▸ **YOUR ASSIGNMENT**
The answer must be one number: the count of lines in the data below that include "input".

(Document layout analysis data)
○ ○ ○ ○ ○
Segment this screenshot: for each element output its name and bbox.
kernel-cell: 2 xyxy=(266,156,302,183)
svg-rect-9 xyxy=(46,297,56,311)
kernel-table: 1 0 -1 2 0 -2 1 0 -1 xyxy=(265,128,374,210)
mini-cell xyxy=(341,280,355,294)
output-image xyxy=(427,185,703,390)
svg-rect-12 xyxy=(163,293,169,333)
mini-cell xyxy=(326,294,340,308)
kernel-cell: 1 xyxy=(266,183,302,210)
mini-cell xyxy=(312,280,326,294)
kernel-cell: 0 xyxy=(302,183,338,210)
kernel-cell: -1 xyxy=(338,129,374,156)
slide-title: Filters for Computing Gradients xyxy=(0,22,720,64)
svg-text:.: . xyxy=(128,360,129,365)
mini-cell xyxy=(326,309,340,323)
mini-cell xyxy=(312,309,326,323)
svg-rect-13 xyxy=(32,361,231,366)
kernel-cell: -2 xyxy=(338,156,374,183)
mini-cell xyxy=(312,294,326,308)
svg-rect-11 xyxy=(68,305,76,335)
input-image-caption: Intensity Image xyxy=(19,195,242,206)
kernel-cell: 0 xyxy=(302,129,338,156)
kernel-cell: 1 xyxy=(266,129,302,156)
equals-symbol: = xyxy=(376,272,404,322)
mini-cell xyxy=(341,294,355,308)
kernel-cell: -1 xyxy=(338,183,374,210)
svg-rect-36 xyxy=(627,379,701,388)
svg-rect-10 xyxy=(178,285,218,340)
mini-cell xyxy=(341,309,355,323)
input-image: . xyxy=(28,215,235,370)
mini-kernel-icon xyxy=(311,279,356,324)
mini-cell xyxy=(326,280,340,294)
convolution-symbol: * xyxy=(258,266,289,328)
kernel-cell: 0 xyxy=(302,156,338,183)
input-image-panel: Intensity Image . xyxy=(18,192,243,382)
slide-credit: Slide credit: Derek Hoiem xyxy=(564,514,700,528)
○ ○ ○ ○ ○
▸ **YOUR SOLUTION**
3